My wife, Carol, got up at 3:15 Thursday morning for a 6:30 fight to Denver. It’s the first time in over 30 years that one of us went to visit while the other stayed home.
I have two sons, one by Carol, and the two other children by my ex-wife. My son by my ex-wife, James, is turning fifty, and my daughter, Tandis, also half-Iranian, is thirty six, divorced and raising two young girls. Carol’s son, Chris, forty-seven, (I think), did me the honor of adopting me a few years ago. At a gathering in Denver last October, his father and I were in the same room, and Chris introduced his dad and turning to me he said, “And this is my father.” My son James and Chris, share the same generous nature.

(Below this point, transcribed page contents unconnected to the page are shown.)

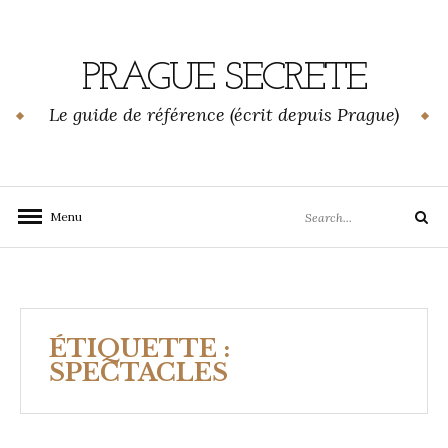
Skip
to
content
PRAGUE SECRETE
Le guide de référence (écrit depuis Prague)
Search
Menu
Search
for:
ÉTIQUETTE :
SPECTACLES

Chris and I grew up together. He was a very impish, mischievous, willful, and a brilliantly intelligent child. His mother and I fell in love right away, and I soon moved in with her. But being newly in love is fraught with its own uncertainties, ignorance, vivid fear, and widespread touchiness because the lovers are so vulnerable. I feared that Carol was not lost in my love the way I was lost in hers, and her deepest fear is that I didn’t belong to her the way she belonged to me. When I would blow up at Carol, or she at me, I would grab some clothes and books, and leave the house, but no sooner had I reached the front door, then I would find Chris at my side, “I’m coming too,” he said. And that was always the case. He provided a steadying ballast for that tempestuous sea of early passion and early love, and we grew very close.

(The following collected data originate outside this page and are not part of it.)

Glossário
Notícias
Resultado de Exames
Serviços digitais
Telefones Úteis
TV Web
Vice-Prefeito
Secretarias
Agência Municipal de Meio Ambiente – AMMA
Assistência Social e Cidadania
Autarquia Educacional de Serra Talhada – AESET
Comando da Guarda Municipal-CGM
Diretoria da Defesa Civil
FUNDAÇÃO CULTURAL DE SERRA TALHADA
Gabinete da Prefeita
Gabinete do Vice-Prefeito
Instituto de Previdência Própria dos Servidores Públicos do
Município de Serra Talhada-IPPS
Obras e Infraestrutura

Chris, like James, is a single father who has proved an amazingly competent and loving parent. He is kind, encouraging, very strict when he has to be (but only when he has to be) and has raised by himself two teenage boys who are everything a father could wish: they are thoughtful, generous, honest (most of the time,) alive to life and receptive to new ideas and new experiences. Their minds are sound and sympatric. They read because they know that to know more is to be more. They remember. They reflect. They build our hopes along with theirs. They are achievers.

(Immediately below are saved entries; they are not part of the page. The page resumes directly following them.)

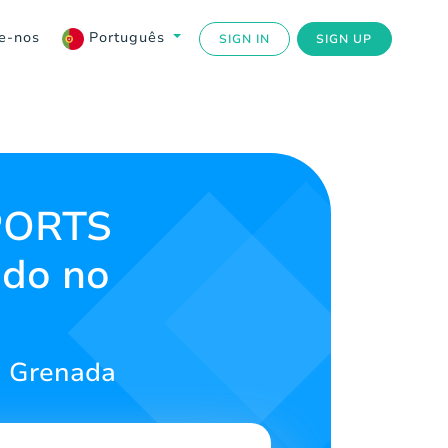
e-nos
Português
SIGN IN
SIGN UP
SPORTS
ado no
a Grenada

There is a passage in the Ethics by John Dewey, which quotes William James: “When I am moved by self love to keep my seat whilst the ladies are standing or take the biggest portion to cut out my neighbor, what I really love is that comfortable seat. It is the thing itself that I grab. I love them primarily like a mother loves her babe, or a generous man his heroic deed. Whenever, as here, self-seeking is the outcome of a single instinctive propensity, it is but a name for certain reflex acts. Something rivets my attention fatally and fatally provokes the selfish response. In fact, the more I am utterly selfish in this primitive way, the more blind my absorbed thought will be in the objects and tendencies of my lusts and devoid of any inward looking glance.”
(My memory is declining a bit. My ability to remember complicated passages has been a bit compromised by time.)
One phrase in particular passage stands out, “In fact, the more I am utterly selfish in this primitive way, the more blind my absorbed thought will be in the objects and tendencies of my lusts and more devoid of any inward looking glance.”